Elle estime aussi que le mouvement est loin d’être un mouvement de souffrance ou de privation: c’est d’ailleurs les personnes qui se mettent trop de pression qui s’adapteront le moins bien, selon elle.   

«C’est possible de se divertir, de voir des amis et de réduire sa consommation, affirme-t-elle. Chaque personne a ses limites. Il y a tellement de gestes différents qui sont mis de l’avant: adopter l’alimentation végétale, changer le transport, acheter moins d’appareils électroniques, etc.»

Et ces gestes ont de nombreux avantages selon elle, et pas juste pour le portefeuille.     

«Il y a des avantages sur le plan de la santé, mais c’est aussi que l’on contribue à une cause qui est plus grande que soi», indique Mme Ainsley.  

Une empreinte fragile  

D’après Fabien Durif, directeur de l’Observatoire de la consommation responsable de l’UQAM, l’empreinte écologique est plus difficile à déséquilibrer qu’on ne le croit.  

Même si tout geste est important, la consommation responsable est aussi loin d’être bien comprise ou appliquée de la même manière par tous.   

«Ce dont on se rend compte, c’est qu’il n’y a pas une très bonne connaissance des gestes qui ont le moins d’impact sur l’environnement et les gaz à effet de serre par le citoyen, explique-t-il. Ils vont penser que leurs gestes sont les meilleurs, mais ce n’est pas toujours forcément le cas.»  

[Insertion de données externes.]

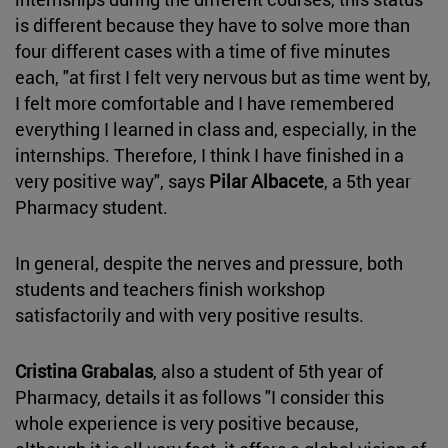
is different because they have to solve more than
four different cases with a time of five minutes
each, "at first I felt very nervous but as time went by,
I felt more comfortable and I have remembered
everything I learned in class and, especially, in the
internships. Therefore, I think I have finished in a
very positive way", says
Pilar Albacete
, a 5th year
Pharmacy student.
In general, despite the nerves and pressure, both
students and teachers finish workshop
satisfactorily and with very positive results.
Cristina Grabalas
, also a student of 5th year of
Pharmacy, details it as follows "I consider this
whole experience is very positive because,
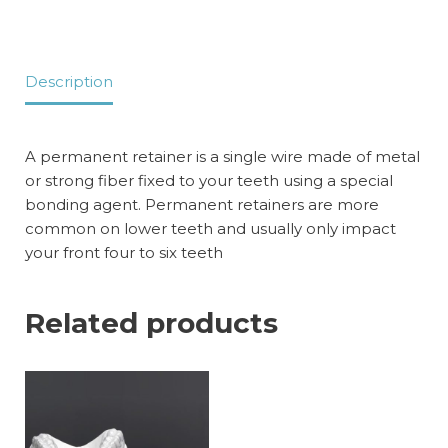
Description
A permanent retainer is a single wire made of metal
or strong fiber fixed to your teeth using a special
bonding agent. Permanent retainers are more
common on lower teeth and usually only impact
your front four to six teeth
Related products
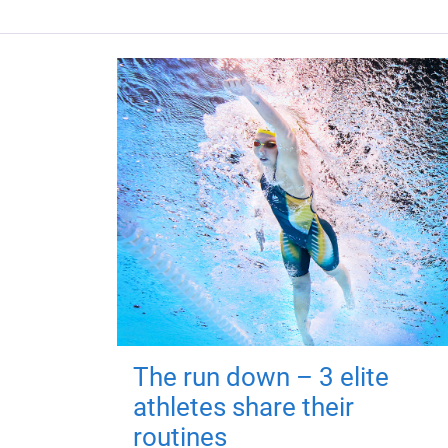
The run down – 3 elite
athletes share their
routines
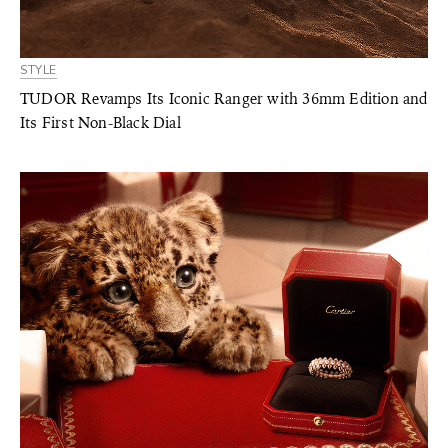
STYLE
TUDOR Revamps Its Iconic Ranger with 36mm Edition and
Its First Non-Black Dial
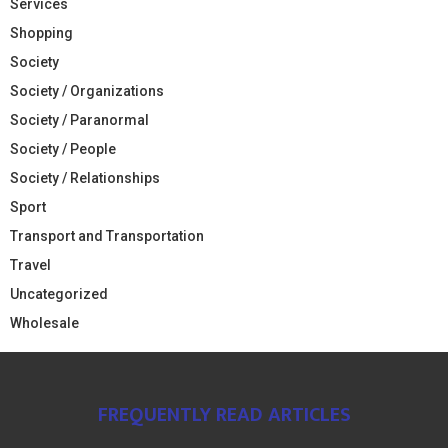
Services
Shopping
Society
Society / Organizations
Society / Paranormal
Society / People
Society / Relationships
Sport
Transport and Transportation
Travel
Uncategorized
Wholesale
FREQUENTLY READ ARTICLES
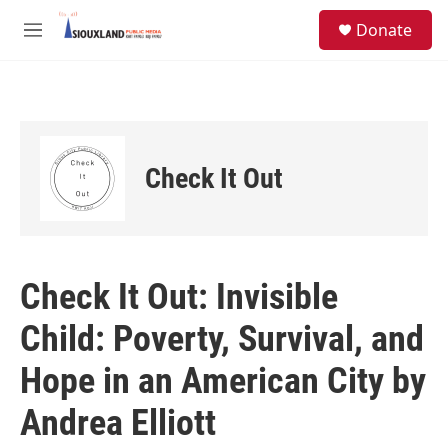
Skip to main content
S
Donate
e
M
a
e
r
n
c
u
h
u
e
Check It Out
r
y
Check It Out: Invisible
Child: Poverty, Survival, and
Hope in an American City by
Andrea Elliott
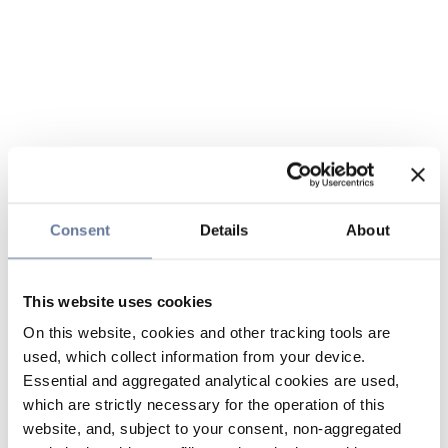
Consent
Details
About
This website uses cookies
On this website, cookies and other tracking tools are
used, which collect information from your device.
Essential and aggregated analytical cookies are used,
which are strictly necessary for the operation of this
website, and, subject to your consent, non-aggregated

Au bout du compte, votre T-bone saignant ou vous rendre à votre épicerie en vrac en auto pourrait faire basculer le bilan de votre empreinte du côté négatif, et ce, même si vous êtes adepte du zéro déchet.  

«Si on prend le consommateur québécois moyen, ce qui réduit le plus l’empreinte c’est le transport automobile et aérien, indique-t-il. Mais ce n’est pas tout le monde qui peut réduire cela. Le deuxième, c’est l’alimentation, comme la viande rouge.»  

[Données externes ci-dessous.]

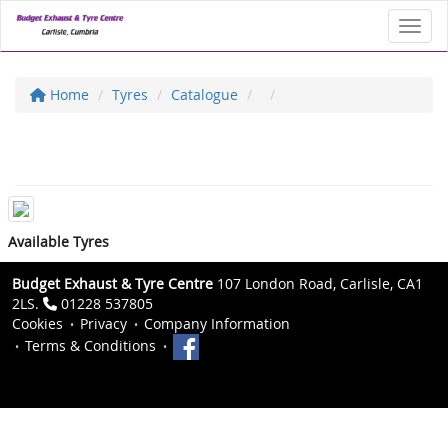
Toggl
Home
Tyres
Catalogue
Available Tyres
Budget Exhaust & Tyre Centre
107 London Road, Carlisle, CA1
2LS.
01228 537805
Cookies
Privacy
Company Information
Terms & Conditions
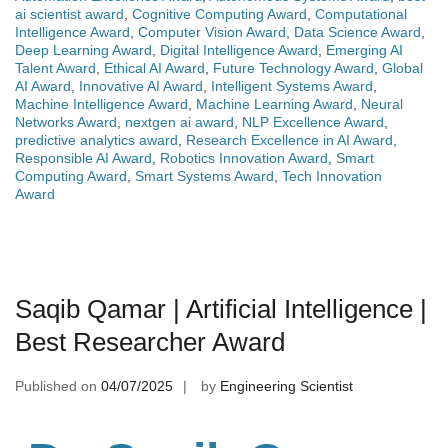
ai scientist award
,
Cognitive Computing Award
,
Computational
Intelligence Award
,
Computer Vision Award
,
Data Science Award
,
Deep Learning Award
,
Digital Intelligence Award
,
Emerging AI
Talent Award
,
Ethical AI Award
,
Future Technology Award
,
Global
AI Award
,
Innovative AI Award
,
Intelligent Systems Award
,
Machine Intelligence Award
,
Machine Learning Award
,
Neural
Networks Award
,
nextgen ai award
,
NLP Excellence Award
,
predictive analytics award
,
Research Excellence in AI Award
,
Responsible AI Award
,
Robotics Innovation Award
,
Smart
Computing Award
,
Smart Systems Award
,
Tech Innovation
Award
Saqib Qamar | Artificial Intelligence |
Best Researcher Award
Published on
04/07/2025
by
Engineering Scientist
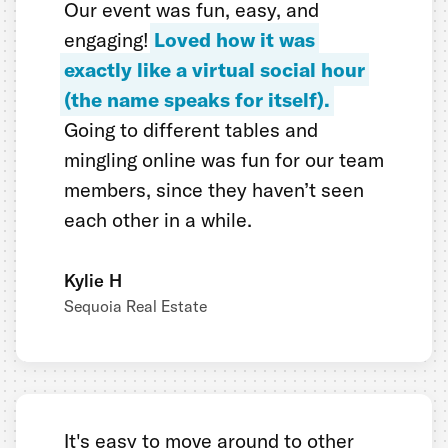
Our event was fun, easy, and
engaging!
Loved how it was
exactly like a virtual social hour
(the name speaks for itself).
Going to different tables and
mingling online was fun for our team
members, since they haven’t seen
each other in a while.
Kylie H
Sequoia Real Estate
It's easy to move around to other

À cela s’ajoute aussi l’inflation à l’épicerie, qui peut agir comme frein lorsqu’on souhaite payer plus cher pour acheter local ou plus éthique.  

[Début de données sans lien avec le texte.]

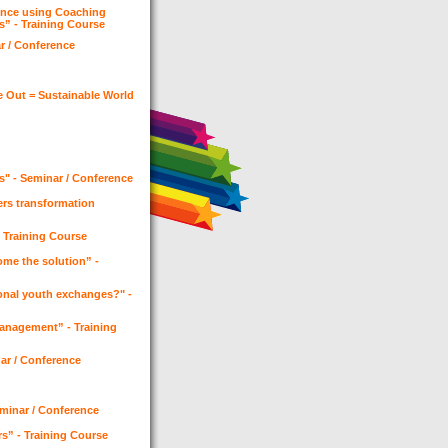
ence using Coaching
s” - Training Course
ar / Conference
e Out = Sustainable World
s" - Seminar / Conference
ers transformation
- Training Course
me the solution” -
onal youth exchanges?" -
Management” - Training
nar / Conference
Seminar / Conference
rs” - Training Course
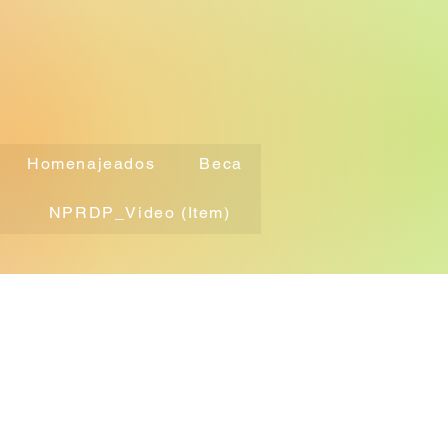
Homenajeados
Beca
NPRDP_Video (Item)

«Même si les gens veulent moins consommer, ils vont aller vers les produits les plus abordables possibles, déplore-t-il. Et il n’y a pas forcément de produits écoconçus dans cette catégorie. Il doit y avoir de l’investissement des autorités pour rendre plus accessible la consommation [responsable].»  

Cela dit, l’autosuffisance ou le mouvement zéro déchet amènent les gens réfléchir à leur consommation, ce qui est une bonne chose, selon lui.  

Quoi qu’il en soit, la fierté du travail accompli vaut bien tous les efforts, selon Claudia. «Après [être devenu écoresponsable], on ne mange plus de la même façon: je passe 12 mois sur le fromage, je les caresse, les retourne. On a une prise de la conscience du travail qu’il y a derrière. » 

«Ça transforme les choses désagréables en choses agréables, ajoute Clélia. Je pense qu’on est fiers de cuisiner des produits locaux et biologiques.»